- _What to produce_
Every entry is to be copied exactly as written, and the pictures are to be skipped.

Listed entries Block Start

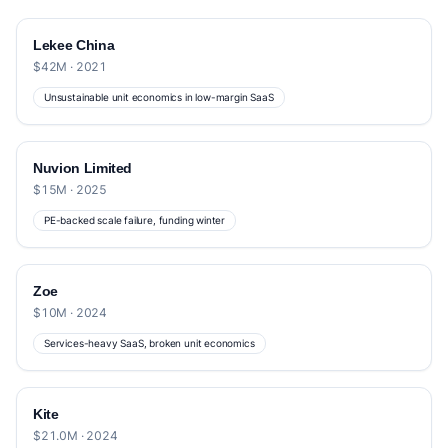
Lekee China
$42M · 2021
Unsustainable unit economics in low-margin SaaS
Nuvion Limited
$15M · 2025
PE-backed scale failure, funding winter
Zoe
$10M · 2024
Services-heavy SaaS, broken unit economics
Kite
$21.0M · 2024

Listed entries Block End

- _Answer for the task_
Lekee China
$42M · 2021
Unsustainable unit economics in low-margin SaaS
Nuvion Limited
$15M · 2025
PE-backed scale failure, funding winter
Zoe
$10M · 2024
Services-heavy SaaS, broken unit economics
Kite
$21.0M · 2024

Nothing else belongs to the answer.